- Requirement
From the entries below, count the lines with "Planning". Write only the count.

- Data

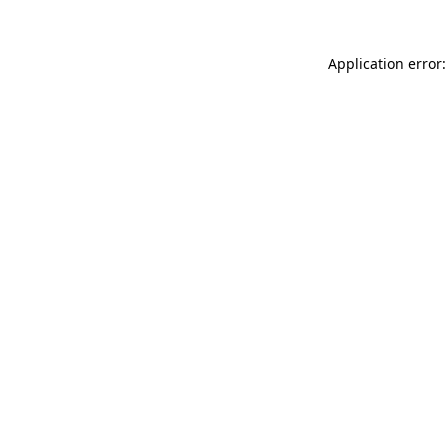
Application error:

---

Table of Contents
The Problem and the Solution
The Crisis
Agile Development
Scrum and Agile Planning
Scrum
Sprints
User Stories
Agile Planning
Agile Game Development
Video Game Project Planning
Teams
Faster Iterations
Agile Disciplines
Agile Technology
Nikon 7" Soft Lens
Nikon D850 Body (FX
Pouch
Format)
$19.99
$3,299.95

- Finished exercise
3